#### [Work task]
Every line with "partir" in it must be copied from the data.

---- Given data

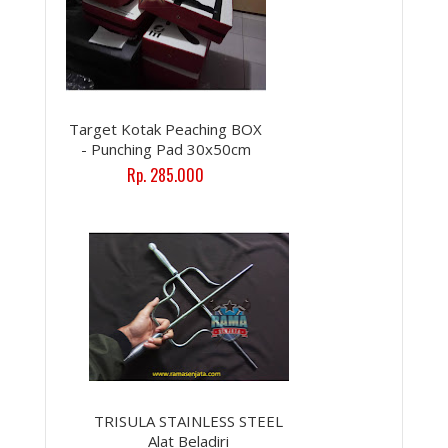
Target Kotak Peaching BOX
- Punching Pad 30x50cm
Rp. 285.000
TRISULA STAINLESS STEEL
Alat Beladiri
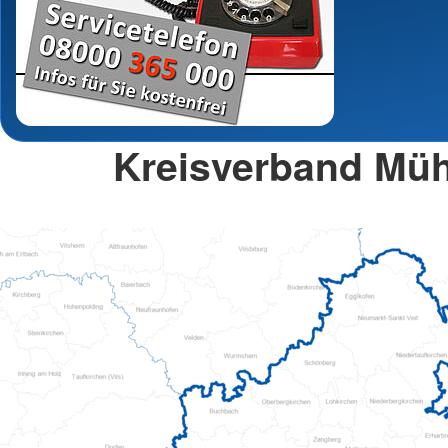
Kreisverband Müh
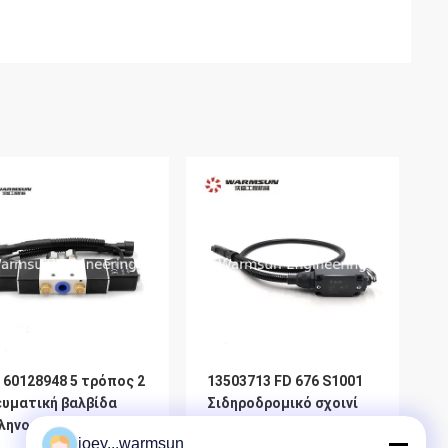
 60128948 5 τρόπος 2
13503713 FD 676 S1001
ευματική βαλβίδα
Σιδηροδρομικό σχοινί
ληνοειδών θέσης
ανελκυστήρα Pizzato
joey...warmsun
94V22008KCS017B
Limit Switch Για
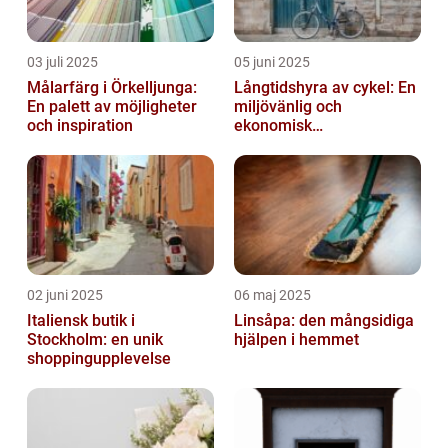
03 juli 2025
05 juni 2025
Målarfärg i Örkelljunga:
Långtidshyra av cykel: En
En palett av möjligheter
miljövänlig och
och inspiration
ekonomisk
transportlösning
02 juni 2025
06 maj 2025
Italiensk butik i
Linsåpa: den mångsidiga
Stockholm: en unik
hjälpen i hemmet
shoppingupplevelse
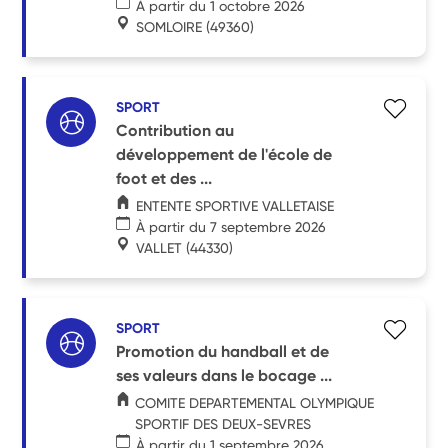
À partir du 1 octobre 2026
SOMLOIRE
(49360)
SPORT
Contribution au
développement de l'école de
foot et des ...
ENTENTE SPORTIVE VALLETAISE
À partir du 7 septembre 2026
VALLET
(44330)
SPORT
Promotion du handball et de
ses valeurs dans le bocage ...
COMITE DEPARTEMENTAL OLYMPIQUE
SPORTIF DES DEUX-SEVRES
À partir du 1 septembre 2026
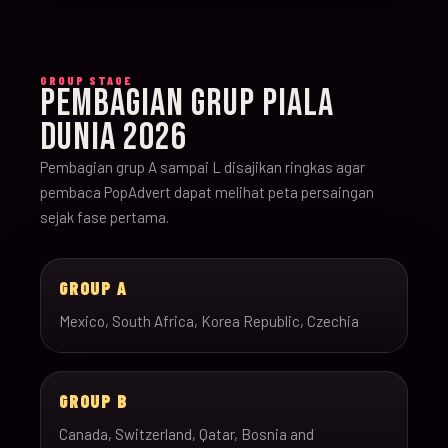
GROUP STAGE
PEMBAGIAN GRUP PIALA
DUNIA 2026
Pembagian grup A sampai L disajikan ringkas agar
pembaca PopAdvert dapat melihat peta persaingan
sejak fase pertama.
GROUP A
Mexico, South Africa, Korea Republic, Czechia
GROUP B
Canada, Switzerland, Qatar, Bosnia and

--------

#### [Answer for the task]
À partir du 1 octobre 2026
À partir du 7 septembre 2026
À partir du 1 septembre 2026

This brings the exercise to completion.